Right now there is one thought that overshadows all others: How did we end up in a time where we constantly have to fight for our basic right to physical and mental integrity? How did we end up being under constant attack because of Ego?

We are fighting with words for a stronger approach to fight the climate crisis. The interests of single big economic players that base their success on old technologies are evaluated so much more than any meaningful change in that area. They invest - and they are able to invest - resources such as money, time and lobbying work because they are not willing to share their power, influence and wealth.

We are fighting for equality in the world, for different genders, ethnicities, sexualities, abilities and all the different layers of diversity. Against racism, historical oblivion and the belief of supremacy so everyone has a seat at the table. But this battle goes on for decades now and is tough and sometimes grim.

We are in the midst of a pandemic, but we still have to convince people to wear masks and get vaccinated and not infect us with a possibly deadly disease because some decide that their belief of a superior immune system or their personal vendetta against big pharma is worth more than the security and feeling of safety of people who are fearing to fall severely ill.

And now people fight for their lives and freedom in a war, because a small group of men in power cannot deal with the fact that the world is changing and that this means: Power is not a sign of force, but a result of trust.

Ego probably always was the driver for bad things made by humans happening in the world. But right now all of the ego seems to become visible at the same time and I, for once, am struggling to deal with it anymore. I am generally a positive person. Not in a “everything is rosy” way. But I generally know life will go on and we will get through this.

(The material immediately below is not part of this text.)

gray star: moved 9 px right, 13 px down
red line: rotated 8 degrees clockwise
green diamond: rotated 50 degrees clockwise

This time for me is different. I feel like we started off with one big wave after another and now it built up to be a tsunami. We are probably going to make it through - again. But this time I seriously wonder who we will be at the other end of it. This time I am just overwhelmed and I am asking myself what sense it all makes. What good does it do to have principles? What good does it do to hustle and to always keep one’s head up high? What does all the talking about resiliency even mean? If all it seems to do is helping us cope with the fact that we are running from crisis to crisis to crisis?

And this makes me wonder, what comes after the tsunami? My normal response, my resilient response would be: a tsunami is powerful, it destroys a lot, but from that destruction and the clean slate that it leaves us with good things can come once we went through the grief of what we lost. I would switch into analysing mode and wonder, what we are losing, how we can support the grieving process and how I can do my part to help build the next phase.

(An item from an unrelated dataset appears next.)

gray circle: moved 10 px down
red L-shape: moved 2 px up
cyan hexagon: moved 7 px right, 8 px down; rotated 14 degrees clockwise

This time, I am standing at the ocean, looking at the tsunami coming towards the shore, and I am willing to give in, because I cannot believe that the next wave will not just be a bigger tsunami rolling up right behind that one. And this is the real thing that scares me: asking “what’s the sense in all this”, not from an analysing, forward-looking and learning aspect, but from a standpoint of resignation.

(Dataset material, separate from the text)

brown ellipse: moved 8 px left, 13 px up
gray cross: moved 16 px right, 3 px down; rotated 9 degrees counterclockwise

There is a German Proverb. “Nur getroffene Hunde bellen”. It translates to something like “Only the dogs who are hit bark”. I try to make myself belief that we hit the dogs and that we are seeing them bark now because they feel they are losing ground. They are trying to fight their last rebellion. And - according to another proverb, the night is always darkest before the dawn - that we are going through a transformation process right now that leaves us better than we find ourselves now. So there it still is. The spark. The resiliency. The light at the end of the tunnel. I really want to believe and I really hope it’s not the train coming our way to hit us. I hope I am right.